Легенды — прежде всего, «Тысяча и одна ночь» — изображают Харуна как мягкого и культурного монарха, иногда деспотичного и жестокого, но чаще щедрого и гуманного; он так любил хорошие истории, что записывал их в государственные архивы и время от времени вознаграждал рассказчицу, деля с ней постель.18 Все эти качества фигурируют в истории, за исключением веселости, которая, возможно, оскорбила историков. Они изображают его прежде всего как благочестивого и решительно ортодоксального мусульманина, который строго ограничивал свободы иноверцев, совершал паломничество в Мекку каждый второй год и совершал сто простираний во время ежедневных молитв.19 Он много пил, но в основном в уединении с несколькими избранными друзьями.20 У него было семь жен и несколько наложниц; одиннадцать сыновей и четырнадцать дочерей, все от девушек-рабынь, кроме аль-Эмина, его сына от принцессы Зобейды. Он был щедр во всех видах своего богатства. Когда его сын аль-Мамун влюбился в одну из дворцовых служанок Харуна, халиф подарил ее ему, попросив лишь в качестве платы сочинить несколько поэтических строк.21 Он так любил поэзию, что в некоторых случаях осыпал поэта экстравагантными подарками, как, например, когда он подарил поэту Мервану за одну короткую, но хвалебную оду 5000 золотых (23 750 долларов), почетную мантию, десять греческих рабынь и любимого коня.22 Его благосклонным спутником был поэт-распутник Абу Нувас; неоднократно разгневанный наглостью или открытой безнравственностью поэта, он неоднократно успокаивался изысканными стихами. Он собрал вокруг себя в Багдаде несравненную плеяду поэтов, правоведов, врачей, грамматиков, риторов, музыкантов, танцоров, художников и умников; оценил их труды с разборчивым вкусом, обильно вознаградил их и был вознагражден тысячей метрических доксологий.
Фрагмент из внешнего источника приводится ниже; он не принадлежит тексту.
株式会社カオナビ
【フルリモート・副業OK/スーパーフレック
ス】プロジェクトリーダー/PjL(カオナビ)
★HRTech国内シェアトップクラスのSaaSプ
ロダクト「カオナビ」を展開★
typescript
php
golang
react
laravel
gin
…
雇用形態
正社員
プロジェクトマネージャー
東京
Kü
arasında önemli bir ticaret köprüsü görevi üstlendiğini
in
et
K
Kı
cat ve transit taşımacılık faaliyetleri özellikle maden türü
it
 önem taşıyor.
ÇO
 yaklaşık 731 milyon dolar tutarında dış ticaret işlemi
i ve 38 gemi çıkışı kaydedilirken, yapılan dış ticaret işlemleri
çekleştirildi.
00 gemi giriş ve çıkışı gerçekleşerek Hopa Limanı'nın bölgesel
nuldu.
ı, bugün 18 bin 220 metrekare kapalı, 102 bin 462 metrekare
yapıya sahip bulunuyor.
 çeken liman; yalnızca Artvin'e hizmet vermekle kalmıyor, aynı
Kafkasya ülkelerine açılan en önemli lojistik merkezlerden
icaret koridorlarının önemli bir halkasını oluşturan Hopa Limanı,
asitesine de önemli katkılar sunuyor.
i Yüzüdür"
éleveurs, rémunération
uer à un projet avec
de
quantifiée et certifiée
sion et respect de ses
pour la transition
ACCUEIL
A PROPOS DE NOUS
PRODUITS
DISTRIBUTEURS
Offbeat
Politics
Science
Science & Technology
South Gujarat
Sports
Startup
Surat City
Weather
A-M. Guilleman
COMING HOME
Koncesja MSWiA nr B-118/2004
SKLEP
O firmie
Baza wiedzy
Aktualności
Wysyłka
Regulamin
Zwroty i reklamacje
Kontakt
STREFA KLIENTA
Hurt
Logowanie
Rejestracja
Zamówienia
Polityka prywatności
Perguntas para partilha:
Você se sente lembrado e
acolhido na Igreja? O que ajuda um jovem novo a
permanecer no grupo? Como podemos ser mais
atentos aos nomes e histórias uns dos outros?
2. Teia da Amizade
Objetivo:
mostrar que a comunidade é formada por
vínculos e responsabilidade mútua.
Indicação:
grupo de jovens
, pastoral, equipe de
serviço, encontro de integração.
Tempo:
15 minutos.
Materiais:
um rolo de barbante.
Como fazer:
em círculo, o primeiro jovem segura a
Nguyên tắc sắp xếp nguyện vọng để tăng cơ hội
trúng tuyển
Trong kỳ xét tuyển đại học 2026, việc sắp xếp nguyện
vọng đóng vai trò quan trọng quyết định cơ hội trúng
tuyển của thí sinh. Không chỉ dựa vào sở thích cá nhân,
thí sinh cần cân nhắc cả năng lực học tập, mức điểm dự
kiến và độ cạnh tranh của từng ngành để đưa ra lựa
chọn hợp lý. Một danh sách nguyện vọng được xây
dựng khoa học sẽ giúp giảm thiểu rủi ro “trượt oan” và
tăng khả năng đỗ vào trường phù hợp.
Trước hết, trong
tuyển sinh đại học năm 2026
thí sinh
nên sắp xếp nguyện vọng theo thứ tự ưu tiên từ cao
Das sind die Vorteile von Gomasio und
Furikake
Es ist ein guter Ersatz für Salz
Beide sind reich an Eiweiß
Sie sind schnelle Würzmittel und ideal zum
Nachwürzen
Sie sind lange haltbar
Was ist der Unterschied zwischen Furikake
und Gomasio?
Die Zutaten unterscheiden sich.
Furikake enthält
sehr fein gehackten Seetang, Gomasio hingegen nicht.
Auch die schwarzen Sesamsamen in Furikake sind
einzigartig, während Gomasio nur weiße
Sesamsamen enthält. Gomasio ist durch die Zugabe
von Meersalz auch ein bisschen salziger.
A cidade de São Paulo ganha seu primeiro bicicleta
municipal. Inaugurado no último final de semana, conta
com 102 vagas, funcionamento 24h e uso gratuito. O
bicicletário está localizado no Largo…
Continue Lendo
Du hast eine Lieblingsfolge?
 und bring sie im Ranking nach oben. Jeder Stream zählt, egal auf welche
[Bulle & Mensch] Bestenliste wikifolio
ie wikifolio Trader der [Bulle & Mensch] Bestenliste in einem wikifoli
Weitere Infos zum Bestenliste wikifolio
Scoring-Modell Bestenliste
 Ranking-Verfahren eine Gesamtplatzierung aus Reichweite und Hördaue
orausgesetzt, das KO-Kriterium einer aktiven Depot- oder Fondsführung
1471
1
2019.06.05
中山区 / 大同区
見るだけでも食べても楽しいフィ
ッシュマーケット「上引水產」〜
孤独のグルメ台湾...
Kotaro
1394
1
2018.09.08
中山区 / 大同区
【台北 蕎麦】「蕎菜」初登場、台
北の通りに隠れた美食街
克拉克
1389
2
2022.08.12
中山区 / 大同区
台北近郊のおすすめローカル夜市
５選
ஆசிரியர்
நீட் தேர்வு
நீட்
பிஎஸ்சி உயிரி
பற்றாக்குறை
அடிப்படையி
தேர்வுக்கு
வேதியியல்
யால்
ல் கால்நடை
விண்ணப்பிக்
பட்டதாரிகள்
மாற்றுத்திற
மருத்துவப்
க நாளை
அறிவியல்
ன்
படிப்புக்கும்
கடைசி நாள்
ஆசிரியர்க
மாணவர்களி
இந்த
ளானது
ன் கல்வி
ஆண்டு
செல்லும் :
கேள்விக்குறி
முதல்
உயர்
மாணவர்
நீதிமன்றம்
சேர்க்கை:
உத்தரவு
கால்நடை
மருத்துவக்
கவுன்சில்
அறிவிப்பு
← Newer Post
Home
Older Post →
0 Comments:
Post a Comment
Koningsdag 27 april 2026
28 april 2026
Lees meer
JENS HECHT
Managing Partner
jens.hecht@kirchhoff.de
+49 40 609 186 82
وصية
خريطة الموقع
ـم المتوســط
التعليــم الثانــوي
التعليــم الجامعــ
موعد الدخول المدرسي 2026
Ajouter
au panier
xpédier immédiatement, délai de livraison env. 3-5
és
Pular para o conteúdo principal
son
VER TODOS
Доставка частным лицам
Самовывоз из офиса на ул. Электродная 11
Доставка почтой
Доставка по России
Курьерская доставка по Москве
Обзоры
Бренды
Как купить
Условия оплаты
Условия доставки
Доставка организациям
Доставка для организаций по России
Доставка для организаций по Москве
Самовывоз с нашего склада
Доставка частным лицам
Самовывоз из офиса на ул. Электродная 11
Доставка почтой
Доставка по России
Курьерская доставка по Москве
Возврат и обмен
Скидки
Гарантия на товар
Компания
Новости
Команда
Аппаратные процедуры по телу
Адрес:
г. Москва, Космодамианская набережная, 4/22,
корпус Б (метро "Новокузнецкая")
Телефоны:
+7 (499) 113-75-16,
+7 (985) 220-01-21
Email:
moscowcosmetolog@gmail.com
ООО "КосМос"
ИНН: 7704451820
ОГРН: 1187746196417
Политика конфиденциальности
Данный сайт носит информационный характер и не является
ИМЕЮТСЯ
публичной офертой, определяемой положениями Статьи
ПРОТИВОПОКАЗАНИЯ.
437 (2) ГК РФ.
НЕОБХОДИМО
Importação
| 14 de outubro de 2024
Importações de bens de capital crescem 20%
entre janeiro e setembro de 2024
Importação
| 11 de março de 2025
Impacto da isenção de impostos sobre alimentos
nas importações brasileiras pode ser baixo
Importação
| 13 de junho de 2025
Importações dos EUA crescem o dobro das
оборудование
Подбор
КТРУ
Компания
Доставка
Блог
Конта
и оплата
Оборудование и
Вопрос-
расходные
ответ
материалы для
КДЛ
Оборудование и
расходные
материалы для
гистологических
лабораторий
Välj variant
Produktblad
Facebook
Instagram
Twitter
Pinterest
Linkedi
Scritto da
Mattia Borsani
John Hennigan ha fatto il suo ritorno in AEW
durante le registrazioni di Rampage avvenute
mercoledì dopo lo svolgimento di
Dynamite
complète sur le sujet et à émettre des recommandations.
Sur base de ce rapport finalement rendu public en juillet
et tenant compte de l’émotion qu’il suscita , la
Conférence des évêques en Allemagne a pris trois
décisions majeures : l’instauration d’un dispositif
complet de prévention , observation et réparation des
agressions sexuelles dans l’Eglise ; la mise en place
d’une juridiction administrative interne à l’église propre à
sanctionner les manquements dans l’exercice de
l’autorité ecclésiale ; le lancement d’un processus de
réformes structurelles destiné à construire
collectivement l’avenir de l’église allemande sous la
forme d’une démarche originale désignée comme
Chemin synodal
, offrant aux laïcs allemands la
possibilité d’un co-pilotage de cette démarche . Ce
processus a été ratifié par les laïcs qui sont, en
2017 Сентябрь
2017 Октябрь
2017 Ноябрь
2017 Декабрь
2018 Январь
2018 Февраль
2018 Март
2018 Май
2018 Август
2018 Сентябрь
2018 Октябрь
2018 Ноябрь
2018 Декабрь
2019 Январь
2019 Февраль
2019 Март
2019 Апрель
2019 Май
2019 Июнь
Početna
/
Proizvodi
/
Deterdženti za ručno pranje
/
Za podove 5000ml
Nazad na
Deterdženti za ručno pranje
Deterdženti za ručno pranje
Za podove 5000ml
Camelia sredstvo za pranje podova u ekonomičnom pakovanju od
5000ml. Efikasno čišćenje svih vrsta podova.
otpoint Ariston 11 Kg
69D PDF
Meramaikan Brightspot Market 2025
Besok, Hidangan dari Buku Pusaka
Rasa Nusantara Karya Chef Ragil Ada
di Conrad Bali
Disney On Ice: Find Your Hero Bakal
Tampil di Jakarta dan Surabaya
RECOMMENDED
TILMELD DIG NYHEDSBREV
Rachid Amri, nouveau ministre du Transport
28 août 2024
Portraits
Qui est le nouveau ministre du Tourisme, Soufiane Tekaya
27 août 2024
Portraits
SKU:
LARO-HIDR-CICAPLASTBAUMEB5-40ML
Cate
Он сам был поэтом, ученым, стремительным и красноречивым оратором.23 Ни один двор в истории не имел более яркого созвездия интеллектуалов. Будучи современником императрицы Ирины в Константинополе и Карла Великого во Франции, а также придя немного позже Цюань Цуна в Чанг-Ань, Харун превосходил их всех богатством, властью, великолепием и культурным прогрессом, украшающим правление.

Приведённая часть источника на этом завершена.